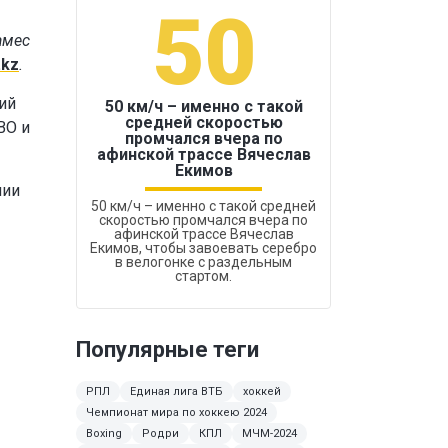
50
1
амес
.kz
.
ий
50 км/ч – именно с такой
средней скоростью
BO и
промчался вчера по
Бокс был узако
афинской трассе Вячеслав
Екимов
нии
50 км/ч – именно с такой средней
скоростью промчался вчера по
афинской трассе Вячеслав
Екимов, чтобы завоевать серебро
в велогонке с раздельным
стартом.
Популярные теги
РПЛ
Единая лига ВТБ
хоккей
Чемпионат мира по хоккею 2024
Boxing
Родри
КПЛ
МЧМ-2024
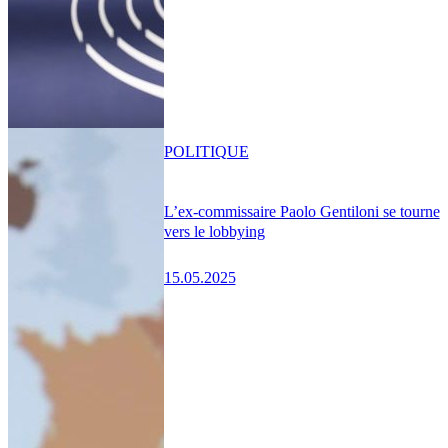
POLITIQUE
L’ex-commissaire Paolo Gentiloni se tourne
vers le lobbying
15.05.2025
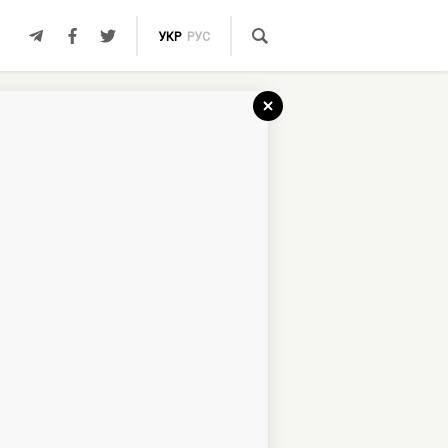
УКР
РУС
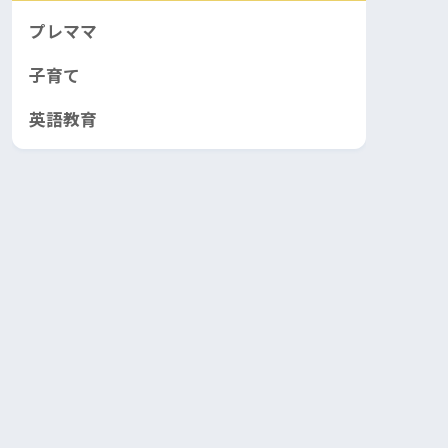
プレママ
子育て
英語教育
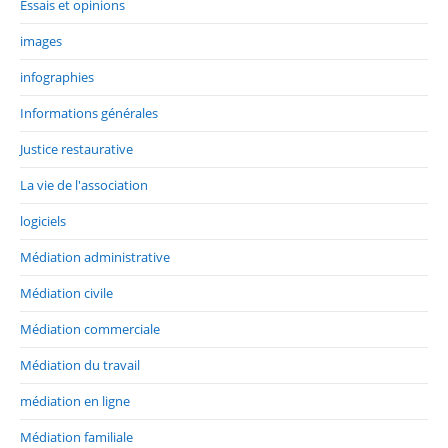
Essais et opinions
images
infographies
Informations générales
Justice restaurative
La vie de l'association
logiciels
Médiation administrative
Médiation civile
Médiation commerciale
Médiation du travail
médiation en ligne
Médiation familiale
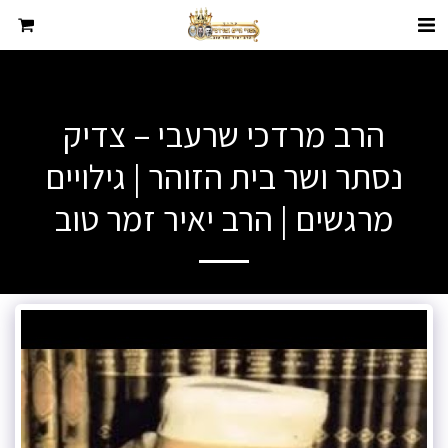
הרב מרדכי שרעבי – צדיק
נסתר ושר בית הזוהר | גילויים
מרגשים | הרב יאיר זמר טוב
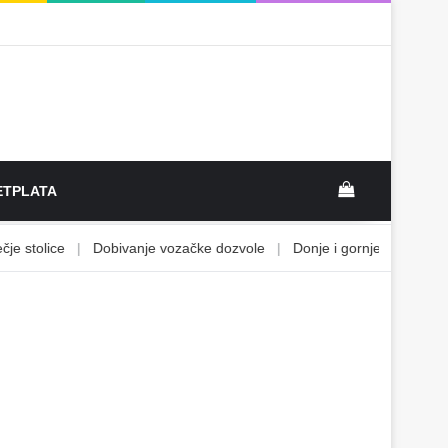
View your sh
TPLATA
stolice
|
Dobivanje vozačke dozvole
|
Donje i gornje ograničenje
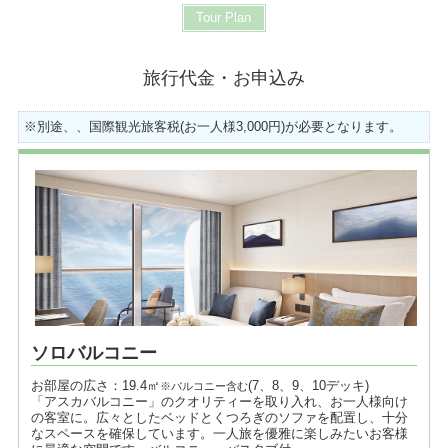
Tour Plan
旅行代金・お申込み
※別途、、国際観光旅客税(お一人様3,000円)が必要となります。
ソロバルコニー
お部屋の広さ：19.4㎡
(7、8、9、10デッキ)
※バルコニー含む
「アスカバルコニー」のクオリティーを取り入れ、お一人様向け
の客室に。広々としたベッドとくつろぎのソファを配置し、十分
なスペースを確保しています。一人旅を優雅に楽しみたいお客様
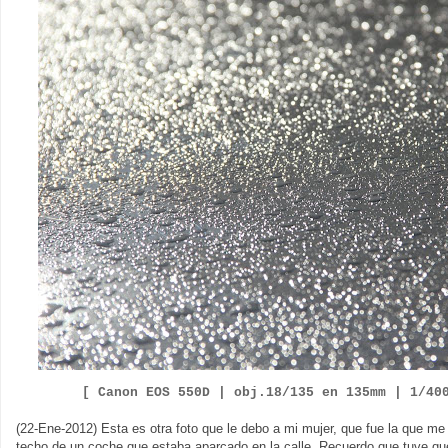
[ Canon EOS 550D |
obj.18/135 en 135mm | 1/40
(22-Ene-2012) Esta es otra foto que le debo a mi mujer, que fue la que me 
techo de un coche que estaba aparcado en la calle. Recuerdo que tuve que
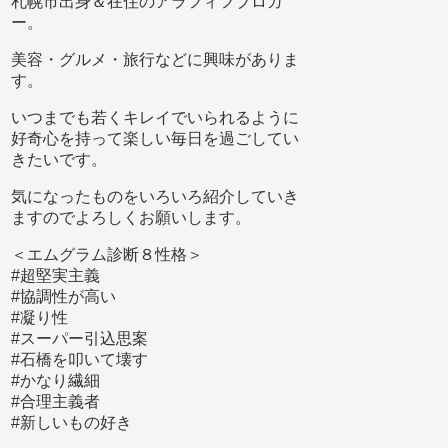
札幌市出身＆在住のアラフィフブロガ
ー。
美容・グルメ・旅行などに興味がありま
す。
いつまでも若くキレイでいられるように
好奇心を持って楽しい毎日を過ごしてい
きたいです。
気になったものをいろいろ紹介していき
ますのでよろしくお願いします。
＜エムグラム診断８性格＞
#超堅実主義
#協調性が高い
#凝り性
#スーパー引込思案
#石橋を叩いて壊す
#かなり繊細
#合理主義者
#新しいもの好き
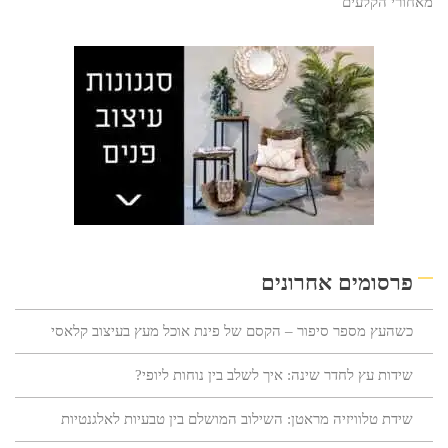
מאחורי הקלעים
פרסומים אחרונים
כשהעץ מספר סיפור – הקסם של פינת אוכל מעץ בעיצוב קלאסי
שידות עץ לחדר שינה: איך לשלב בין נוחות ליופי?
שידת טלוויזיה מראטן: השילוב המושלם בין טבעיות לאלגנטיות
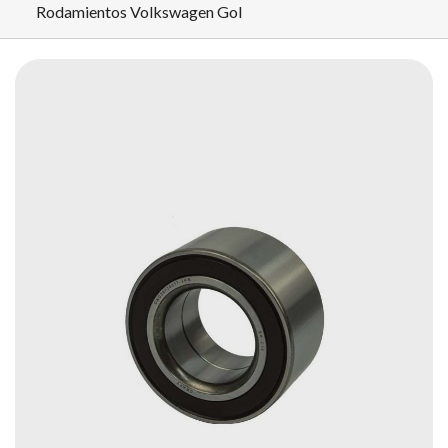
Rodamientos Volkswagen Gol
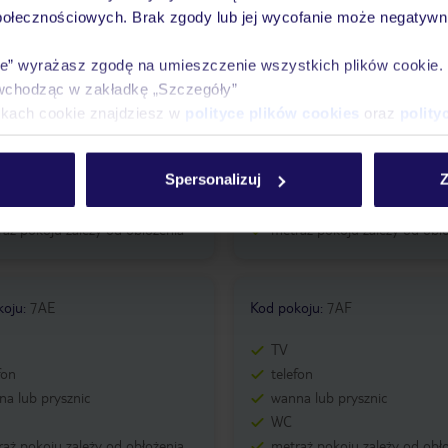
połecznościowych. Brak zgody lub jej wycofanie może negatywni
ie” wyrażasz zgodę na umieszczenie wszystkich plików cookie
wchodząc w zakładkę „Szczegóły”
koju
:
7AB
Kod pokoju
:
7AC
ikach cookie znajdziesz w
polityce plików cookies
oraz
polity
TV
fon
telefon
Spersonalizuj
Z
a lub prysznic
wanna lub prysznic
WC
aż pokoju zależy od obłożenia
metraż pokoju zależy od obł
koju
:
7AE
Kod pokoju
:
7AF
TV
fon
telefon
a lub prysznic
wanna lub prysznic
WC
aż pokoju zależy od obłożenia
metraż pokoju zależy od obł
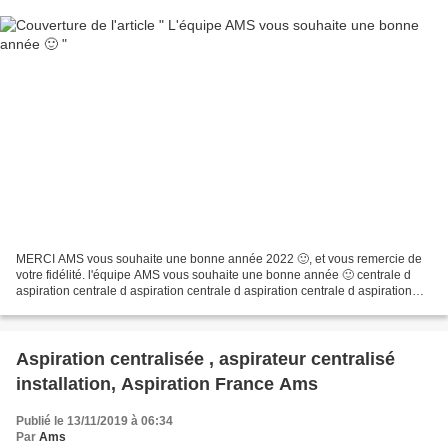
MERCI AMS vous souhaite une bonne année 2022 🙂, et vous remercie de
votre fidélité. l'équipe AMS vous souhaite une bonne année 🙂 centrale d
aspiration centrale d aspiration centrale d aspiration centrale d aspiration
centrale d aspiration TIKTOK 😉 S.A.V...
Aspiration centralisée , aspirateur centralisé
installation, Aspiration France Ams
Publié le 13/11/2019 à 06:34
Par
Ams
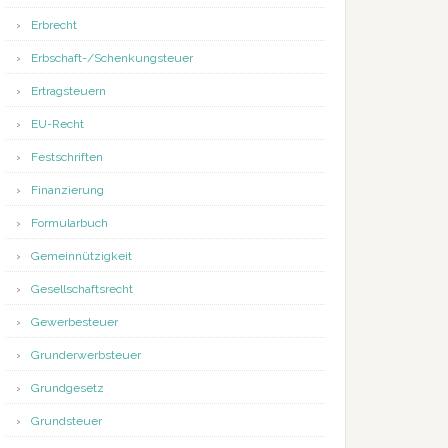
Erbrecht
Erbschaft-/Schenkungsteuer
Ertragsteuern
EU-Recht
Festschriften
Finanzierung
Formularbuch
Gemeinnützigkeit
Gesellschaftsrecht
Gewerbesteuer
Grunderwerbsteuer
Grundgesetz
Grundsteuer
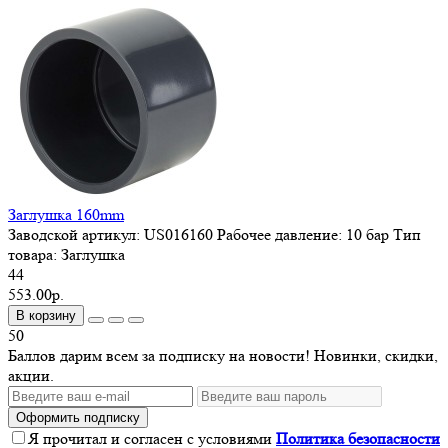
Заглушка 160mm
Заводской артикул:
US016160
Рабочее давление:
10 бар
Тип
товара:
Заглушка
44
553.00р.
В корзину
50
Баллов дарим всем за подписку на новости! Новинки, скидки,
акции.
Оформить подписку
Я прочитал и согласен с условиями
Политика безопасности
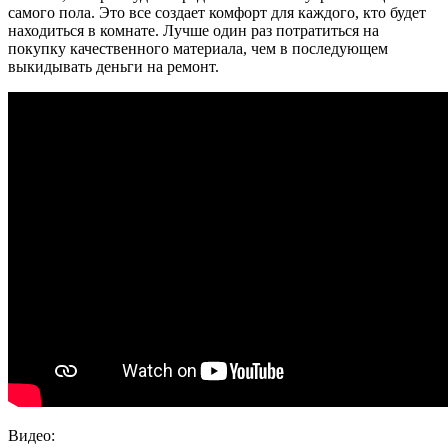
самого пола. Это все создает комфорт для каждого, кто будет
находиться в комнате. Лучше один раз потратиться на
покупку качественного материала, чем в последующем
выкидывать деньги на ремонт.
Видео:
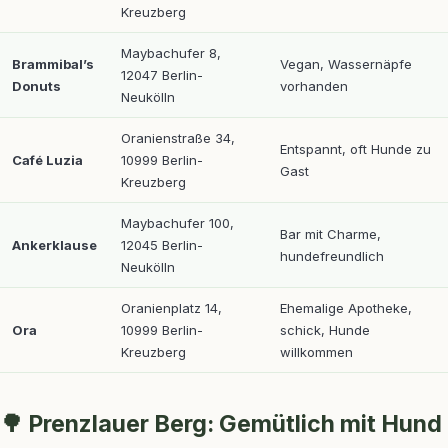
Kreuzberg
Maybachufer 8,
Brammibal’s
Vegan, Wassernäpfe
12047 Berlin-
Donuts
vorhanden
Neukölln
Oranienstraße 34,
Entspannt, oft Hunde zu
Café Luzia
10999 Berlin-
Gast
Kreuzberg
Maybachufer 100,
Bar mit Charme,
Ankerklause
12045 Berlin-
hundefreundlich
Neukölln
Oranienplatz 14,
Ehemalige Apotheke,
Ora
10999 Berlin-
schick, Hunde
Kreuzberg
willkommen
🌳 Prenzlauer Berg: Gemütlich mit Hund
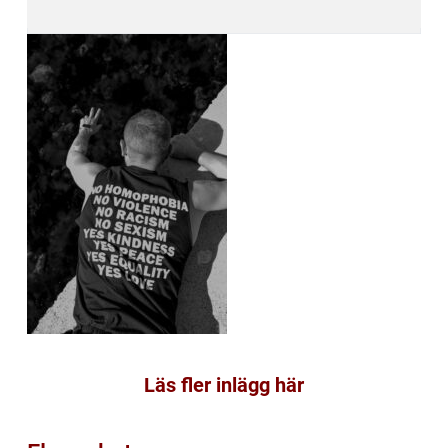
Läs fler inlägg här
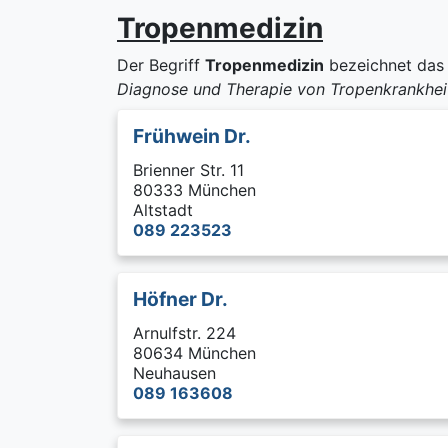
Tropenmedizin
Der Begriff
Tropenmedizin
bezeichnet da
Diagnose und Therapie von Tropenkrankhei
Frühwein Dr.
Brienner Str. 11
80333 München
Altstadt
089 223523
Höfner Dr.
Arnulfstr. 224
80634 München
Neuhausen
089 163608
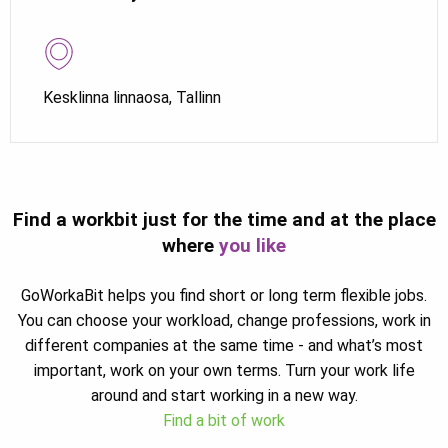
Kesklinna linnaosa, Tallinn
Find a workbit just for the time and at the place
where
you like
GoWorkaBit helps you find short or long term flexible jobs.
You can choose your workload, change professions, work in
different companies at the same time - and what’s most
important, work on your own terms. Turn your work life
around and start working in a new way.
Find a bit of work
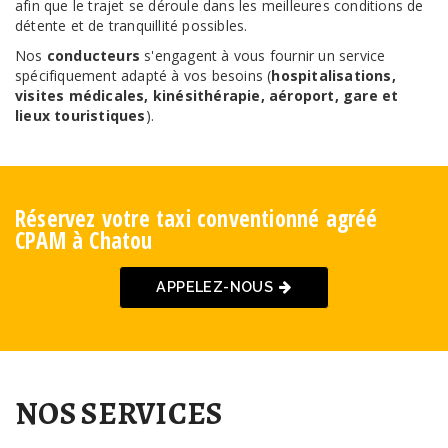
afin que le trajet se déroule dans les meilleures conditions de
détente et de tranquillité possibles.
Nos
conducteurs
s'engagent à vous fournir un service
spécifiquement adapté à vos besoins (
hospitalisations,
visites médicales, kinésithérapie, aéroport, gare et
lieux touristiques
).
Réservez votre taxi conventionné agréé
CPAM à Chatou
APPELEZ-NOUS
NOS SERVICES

━━━━━━━━

WHAT TO WORK ON:
Nothing but the lines from the start of the records through the line holding "Informations générales" should be printed, exactly as written and with the pictures left out.

ANSWER SPACE:
50
1
амес
.kz
.
ий
50 км/ч – именно с такой
средней скоростью
BO и
промчался вчера по
Бокс был узако
афинской трассе Вячеслав
Екимов
нии
50 км/ч – именно с такой средней
скоростью промчался вчера по
афинской трассе Вячеслав
Екимов, чтобы завоевать серебро
в велогонке с раздельным
стартом.
Популярные теги
РПЛ
Единая лига ВТБ
хоккей
Чемпионат мира по хоккею 2024
Boxing
Родри
КПЛ
МЧМ-2024
POLITIQUE
L’ex-commissaire Paolo Gentiloni se tourne
vers le lobbying
15.05.2025
УКР
РУС
プレママ
子育て
英語教育
Essais et opinions
images
infographies
Informations générales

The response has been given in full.